Virginia Lt. Gov. Bill Bolling signaled a GOP emphasis on economic development, workforce training and higher education during a roundtable discussion with community leaders yesterday at the Southern Virginia Higher Education Center.

IDA Executive Director Mike Sexton told Bolling that “our leadership is making significant investments” but that without the partnership at the state level, “we do not have outreach.”

Sexton named several programs he thought the administration should focus on in economic development, specifically “funding our enterprise zone fully - it is underfunded, funding the Governor’s Opportunity Fund and helping the EDP (Virginia Economic Development Partnership) restore its budget so they can do more outreach.

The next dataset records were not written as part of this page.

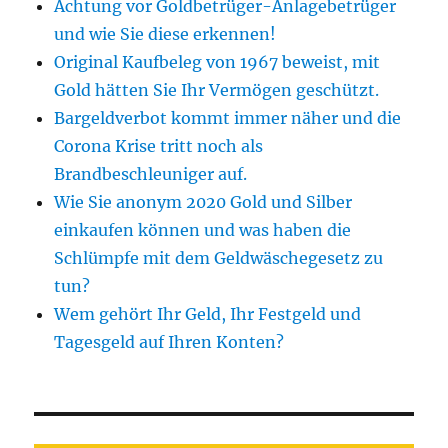
Achtung vor Goldbetrüger-Anlagebetrüger
und wie Sie diese erkennen!
Original Kaufbeleg von 1967 beweist, mit
Gold hätten Sie Ihr Vermögen geschützt.
Bargeldverbot kommt immer näher und die
Corona Krise tritt noch als
Brandbeschleuniger auf.
Wie Sie anonym 2020 Gold und Silber
einkaufen können und was haben die
Schlümpfe mit dem Geldwäschegesetz zu
tun?
Wem gehört Ihr Geld, Ihr Festgeld und
Tagesgeld auf Ihren Konten?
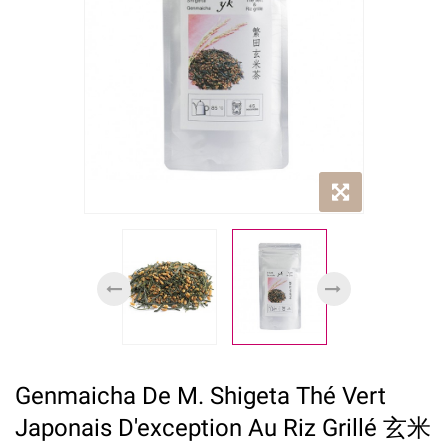
Genmaicha De M. Shigeta Thé Vert
Japonais D'exception Au Riz Grillé 玄米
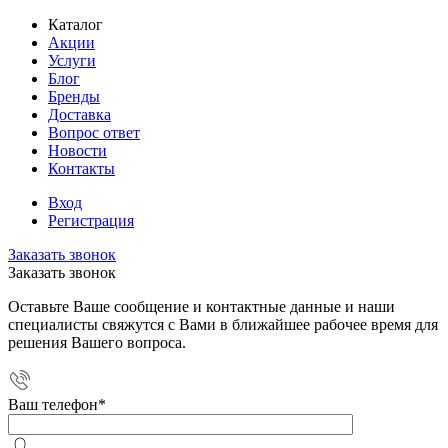
Каталог
Акции
Услуги
Блог
Бренды
Доставка
Вопрос ответ
Новости
Контакты
Вход
Регистрация
Заказать звонок
Заказать звонок
Оставьте Ваше сообщение и контактные данные и наши
специалисты свяжутся с Вами в ближайшее рабочее время для
решения Вашего вопроса.
Ваш телефон
*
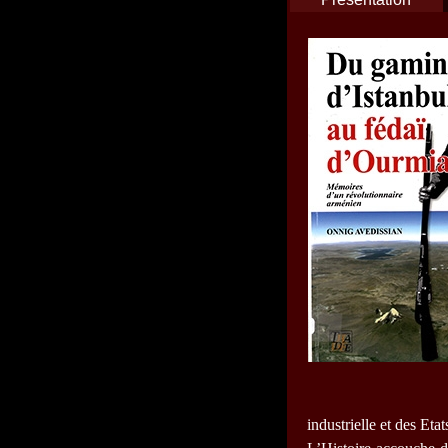
industrielle et des Etat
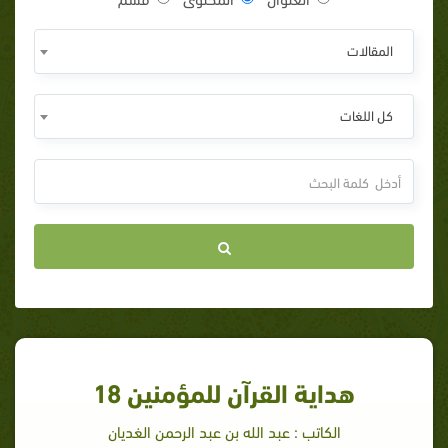
المقالات
كل اللغات
هداية القرآن للمؤمنين 18
الكاتب : عبد الله بن عبد الرحمن الغديان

Sexton described Halifax County as putting money into investment, getting ready, but (state) outreach taken out.

“We hope you can help with enterprise funding,” added the IDA director, noting the Governor’s Opportunity Fund had been slashed.

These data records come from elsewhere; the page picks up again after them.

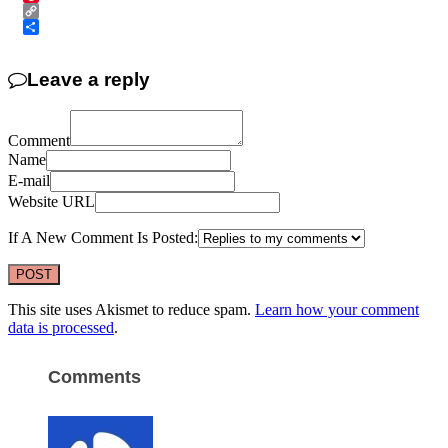
Pinterest
Copy
Link
Share
Leave a reply
Comment
Name
E-mail
Website URL
If A New Comment Is Posted:
This site uses Akismet to reduce spam.
Learn how your comment
data is processed
.
Comments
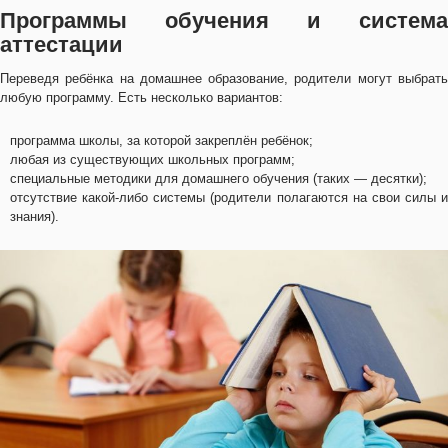
Программы обучения и система
аттестации
Переведя ребёнка на домашнее образование, родители могут выбрать
любую программу. Есть несколько вариантов:
программа школы, за которой закреплён ребёнок;
любая из существующих школьных программ;
специальные методики для домашнего обучения (таких — десятки);
отсутствие какой-либо системы (родители полагаются на свои силы и
знания).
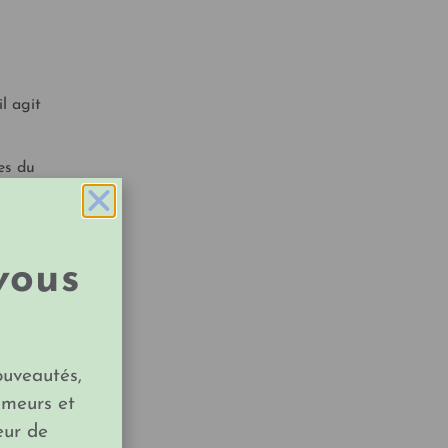
l agit
les du
vous
 début
ouveautés,
imeurs et
 signes
eur de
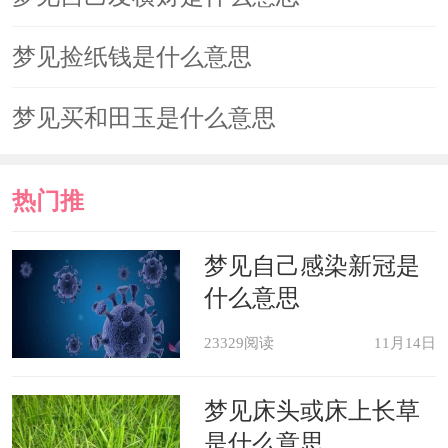
滋烦恼。《梦林玄解》
梦见捡纸钱是什么意思
心理学解梦
梦见买和田玉是什么意思
梦境解说：梦中的戒指一般代表着
你与别人之间的关系它并不一定就是爱
热门推
情关系。结婚戒指象征着永恒和承诺。
荐
梦见自己感染新冠是
印章戒指或古老的祖传戒指象征着古老
什么意思
的传统和价值观。订婚戒指象征着一份
23329阅读
11月14日
还未巩固的承诺。友谊戒指证明两个人
之间长久的友谊。
梦见床头或床上长草
是什么意思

The lt. gov.’s reply was quick. “We promised to double this in the campaign,” he said, emphasizing the priority for incentive funding that is also “more flexible.” Of the money available, he said about 70 percent of the funds were actually going to projects in rural Virginia. However, he noted, “There are too many strings and not enough money.”

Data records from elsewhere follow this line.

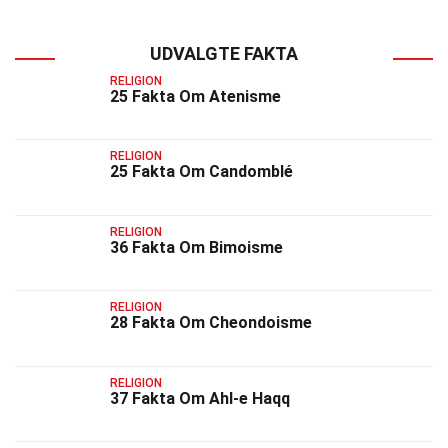
UDVALGTE FAKTA
RELIGION
25 Fakta Om Atenisme
RELIGION
25 Fakta Om Candomblé
RELIGION
36 Fakta Om Bimoisme
RELIGION
28 Fakta Om Cheondoisme
RELIGION
37 Fakta Om Ahl-e Haqq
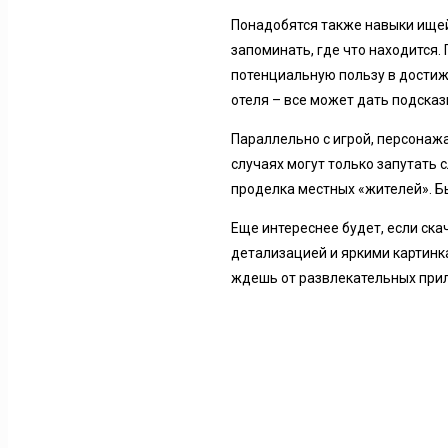
Понадобятся также навыки ищей
запоминать, где что находится
потенциальную пользу в достиж
отеля – все может дать подска
Параллельно с игрой, персонажа
случаях могут только запутать 
проделка местных «жителей». Б
Еще интереснее будет, если ска
детализацией и яркими картинк
ждешь от развлекательных при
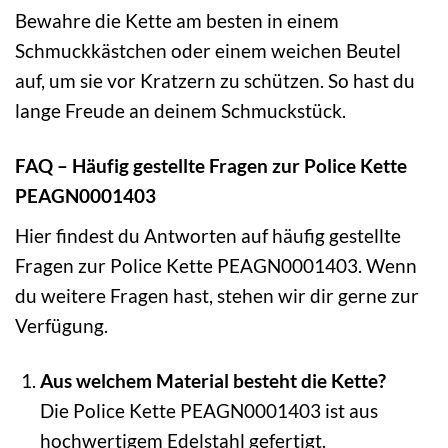
Bewahre die Kette am besten in einem
Schmuckkästchen oder einem weichen Beutel
auf, um sie vor Kratzern zu schützen. So hast du
lange Freude an deinem Schmuckstück.
FAQ – Häufig gestellte Fragen zur Police Kette
PEAGN0001403
Hier findest du Antworten auf häufig gestellte
Fragen zur Police Kette PEAGN0001403. Wenn
du weitere Fragen hast, stehen wir dir gerne zur
Verfügung.
Aus welchem Material besteht die Kette?
Die Police Kette PEAGN0001403 ist aus
hochwertigem Edelstahl gefertigt.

Bolling said the administration’s “aggressive plan” to help Virginia includes tax incentives to cultivate business and jobs. Improving the regulatory environment for business is another goal in the GOP effort to reprioritize programs.

The lt. gov. charged economic development programs had been neglected, and that Virginia had fallen behind neighboring states in the competition for business and tourism. “We’re not competitive with North Carolina, Mississippi” and others, he told the crowd.

He noted there are too many strings and not enough money.

The IDA executive director is particularly pleased with  Bolling’s focus on economic development. “I am glad we have another teammate,” said Sexton, noting this is the first time he could recall a lt. gov. engaged in economic development at this level.

“What you’ve been saying is music to my ears.” William Fitzgerald, chairman Halifax County Board of Supervisors responded, as Bolling proposed administration economic development goals.

Bolling pulled no punches in describing the state’s budget. This is going to be a tough budget cycle,” emphasized Bolling, noting “a $4 billion hole” in the budget, unemployment hovering a little over 6 percent statewide, with some areas hitting double digits in the tough economic cycle, and the lack of federal stimulus monies available last year. 

Bolling said this is the first time the state has faced two years of negative tax collection in the state, but he also said “we are determined to get the economy going again” with legislative and budget initiatives helping Virginia accomplish that goal.

Dr. Betty Adams, Southern Virginia Higher Education Ccnter executive director, sought a funding formula to help pay the way as the center responds to exploding growth and loss of funding. “We stand to lose one-third staff,” she emphasized, in a center that provides educational programs ranging from GED to a PhD as well as non-credit programs.  “We need operating money to continue,” she continued.

Bolling told the crowd that in his view higher education has taken a disproportionate cut in prior budgets, with tuitions soaring and both institutions and students under stress.

“There are no short-term answers,” he added. But, again when the economy gets under way, he called for a reprioritization of higher education.

Debra Crowder, executive director of the South Central Workforce Investment Board, sought “consolidation of workforce programs” and elimination of duplicate services as well as state focus.